Affordability and Sustainability

Introduction to Recovery Residences in the US > Marketplace > Affordability and Sustainability

Affordability is the biggest challenge to individuals seeking a quality recovery residence. This is typically not because the provider is making a huge profit. Actually, recovery residences face sustainability challenges because:

  1. Persons in recovery oftentimes do not have the financial resources to afford the level of support they need; and
  2. Third-Party funding policy has historically excluded recovery housing and/or prioritized other housing models.

Startup Funds

Most recovery residence startups are funded by Angel Investors, who are often persons in recovery who want to give back. The Anti-Drug Abuse Act of 1988 established state-administered revolving loan funds that Oxford House ™ used to open new homes. While many states ‘sunsetted” this program, several have maintained it. In 2019, the federal government allowed states to use the State Opioid Response (SOR) block grants to increase recovery residence capacity.


Operational Funding

Most recovery residences require residents to work and pay rent, which funds operational costs. Since persons in early recovery may need to work low stress initially, minimum wage “recovery jobs” recovery homes are capped as to what they can charge. Many applicants are forced to choose what they can afford rather than what would best support their recovery.

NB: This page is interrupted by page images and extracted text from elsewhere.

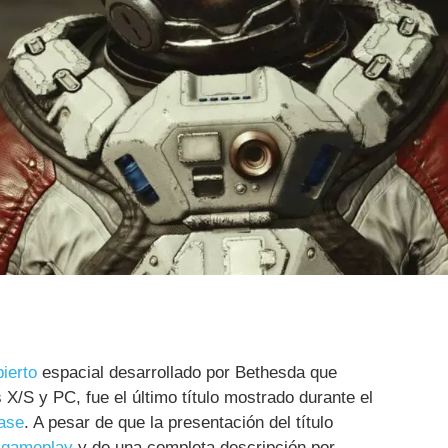
ierto
espacial desarrollado por Bethesda que
 X/S y PC, fue el último título mostrado durante el
ase
. A pesar de que la presentación del título
 gameplay
y de una completa descripción por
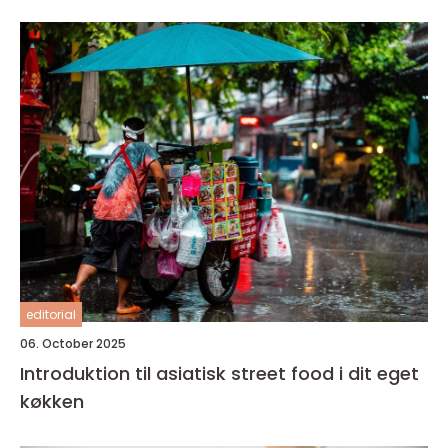
editorial
06. October 2025
Introduktion til asiatisk street food i dit eget
køkken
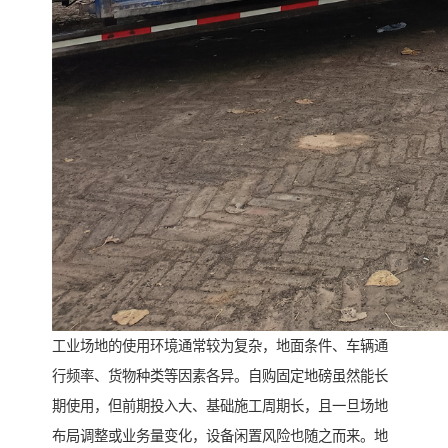
工业场地的使用环境通常较为复杂，地面条件、车辆通
行频率、货物种类等因素各异。自购固定地磅虽然能长
期使用，但前期投入大、基础施工周期长，且一旦场地
布局调整或业务量变化，设备闲置风险也随之而来。地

A handful of nonprofit recovery residence providers have raised enough money through donations to offer no to low-cost recovery residences to target populations.


Since clinical services are reimbursed, many providers evolved into treatment programs and/or add a treatment component to generate revenue while viewing the recovery residence as an accounting cost center. While this can be done well, there are several ethical and legal pitfalls. Before pursuing this, a provider should seek legal counsel.

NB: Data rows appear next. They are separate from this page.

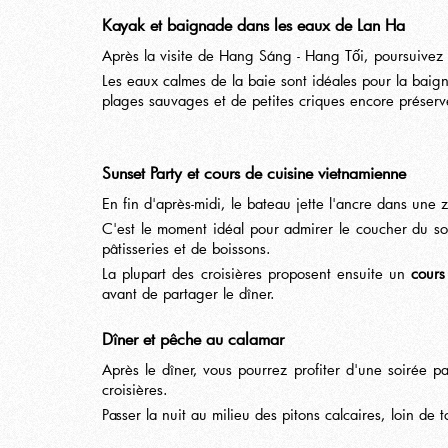
Kayak et baignade dans les eaux de Lan Ha
Après la visite de Hang Sáng - Hang Tối, poursuivez 
Les eaux calmes de la baie sont idéales pour la baig
plages sauvages et de petites criques encore préser
Sunset Party et cours de cuisine vietnamienne
En fin d'après-midi, le bateau jette l'ancre dans une
C'est le moment idéal pour admirer le coucher du sol
pâtisseries et de boissons.
La plupart des croisières proposent ensuite un
cours
avant de partager le dîner.
Dîner et pêche au calamar
Après le dîner, vous pourrez profiter d'une soirée pa
croisières.
Passer la nuit au milieu des pitons calcaires, loin d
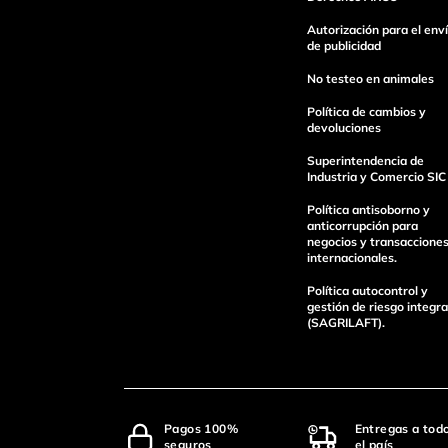
Escribe un comentario
Autorización para el env
de publicidad
No testeo en animales
Política de cambios y
devoluciones
Superintendencia de
enviar comentario
Industria y Comercio SIC
Política antisoborno y
anticorrupción para
negocios y transaccione
internacionales.
Política autocontrol y
gestión de riesgo integra
(SAGRILAFT).
Pagos 100%
Entregas a tod
seguros
el país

There are examples of current and former government funding opportunities for recovery residences. Currently, some states are using general revenue and/or federal SOR dollars to fund recovery housing vouchers. In the past, SAMHSA’s Access-to-Recovery program could fund faith-based recovery residences, but that funding opportunity has since been retired. When providers utilize government funding, they should realize that funding policies often change over time.